Stop Meta-Analyzing, Start Instrumenting: Maximizing the Predictive Power of Polygenic Scores

Download Publication (PDF)

Polygenic scores have become the workhorse for empirical analyses in social-science genetics. Because a polygenic score is constructed using the results of finite-sample Genome-Wide Association Studies (GWASs), it is a noisy approximation of the true latent genetic predisposition to a certain trait.

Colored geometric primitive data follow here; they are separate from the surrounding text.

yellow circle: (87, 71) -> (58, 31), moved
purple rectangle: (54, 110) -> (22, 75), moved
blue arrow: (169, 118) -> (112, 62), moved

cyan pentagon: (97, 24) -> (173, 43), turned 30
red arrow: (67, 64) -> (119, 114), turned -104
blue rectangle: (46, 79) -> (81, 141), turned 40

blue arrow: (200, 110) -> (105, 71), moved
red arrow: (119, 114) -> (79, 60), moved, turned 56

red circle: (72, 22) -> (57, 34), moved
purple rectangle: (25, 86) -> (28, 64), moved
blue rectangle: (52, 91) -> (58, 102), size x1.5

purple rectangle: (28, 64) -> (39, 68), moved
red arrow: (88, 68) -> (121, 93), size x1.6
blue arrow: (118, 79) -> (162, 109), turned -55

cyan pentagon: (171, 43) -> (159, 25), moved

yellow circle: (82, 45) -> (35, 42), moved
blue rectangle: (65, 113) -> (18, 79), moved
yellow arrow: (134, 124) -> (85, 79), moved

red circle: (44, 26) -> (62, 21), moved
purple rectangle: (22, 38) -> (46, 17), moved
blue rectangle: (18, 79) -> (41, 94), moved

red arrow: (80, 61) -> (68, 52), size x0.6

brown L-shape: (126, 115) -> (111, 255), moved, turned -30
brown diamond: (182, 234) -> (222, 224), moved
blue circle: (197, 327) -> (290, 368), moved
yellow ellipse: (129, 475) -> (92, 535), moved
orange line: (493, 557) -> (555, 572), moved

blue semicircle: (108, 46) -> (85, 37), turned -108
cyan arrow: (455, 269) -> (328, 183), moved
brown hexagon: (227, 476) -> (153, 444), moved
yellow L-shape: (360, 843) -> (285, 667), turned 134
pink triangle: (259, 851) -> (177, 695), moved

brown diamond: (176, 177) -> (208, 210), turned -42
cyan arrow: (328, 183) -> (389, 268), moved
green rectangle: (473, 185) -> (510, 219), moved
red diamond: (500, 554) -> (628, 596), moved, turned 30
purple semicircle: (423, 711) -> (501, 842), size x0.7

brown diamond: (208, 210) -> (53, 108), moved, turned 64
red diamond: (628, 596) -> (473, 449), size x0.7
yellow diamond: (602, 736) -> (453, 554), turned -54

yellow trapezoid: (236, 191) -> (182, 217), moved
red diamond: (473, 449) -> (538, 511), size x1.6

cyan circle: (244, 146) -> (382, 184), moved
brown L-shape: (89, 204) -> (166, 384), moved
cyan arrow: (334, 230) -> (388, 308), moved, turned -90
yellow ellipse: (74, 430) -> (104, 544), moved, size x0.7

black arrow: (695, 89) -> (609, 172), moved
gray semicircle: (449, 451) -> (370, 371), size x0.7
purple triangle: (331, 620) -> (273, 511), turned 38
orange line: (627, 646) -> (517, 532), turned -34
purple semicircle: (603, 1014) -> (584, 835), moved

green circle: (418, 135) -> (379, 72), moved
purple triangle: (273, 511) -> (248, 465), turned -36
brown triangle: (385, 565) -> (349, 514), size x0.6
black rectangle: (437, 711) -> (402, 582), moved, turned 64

The conventional way of boosting the predictive power of polygenic scores is to increase the GWAS sample size by meta-analyzing GWAS results of multiple cohorts. In this paper we challenge this convention. Through simulations, we show that Instrumental Variable (IV) regression using two polygenic scores from independent GWAS samples outperforms the typical Ordinary Least Squares (OLS) model employing a single meta-analysis based polygenic score in terms of bias, root mean squared error, and statistical power. We verify the empirical validity of these simulations by predicting educational attainment (EA) and height in a sample of siblings from the UK Biobank. We show that IV regression between-families approaches the SNP-based heritabilities, while compared to meta-analysis applying IV regression within-families provides a tighter lower bound on the direct genetic effect. IV estimation improves the predictive power of polygenic scores by 12% (height) to 22% (EA). Our findings suggest that measurement error is a key explanation for hidden heritability (i.e., the difference between SNP-based and GWAS-based heritability), and that it can be overcome using IV regression.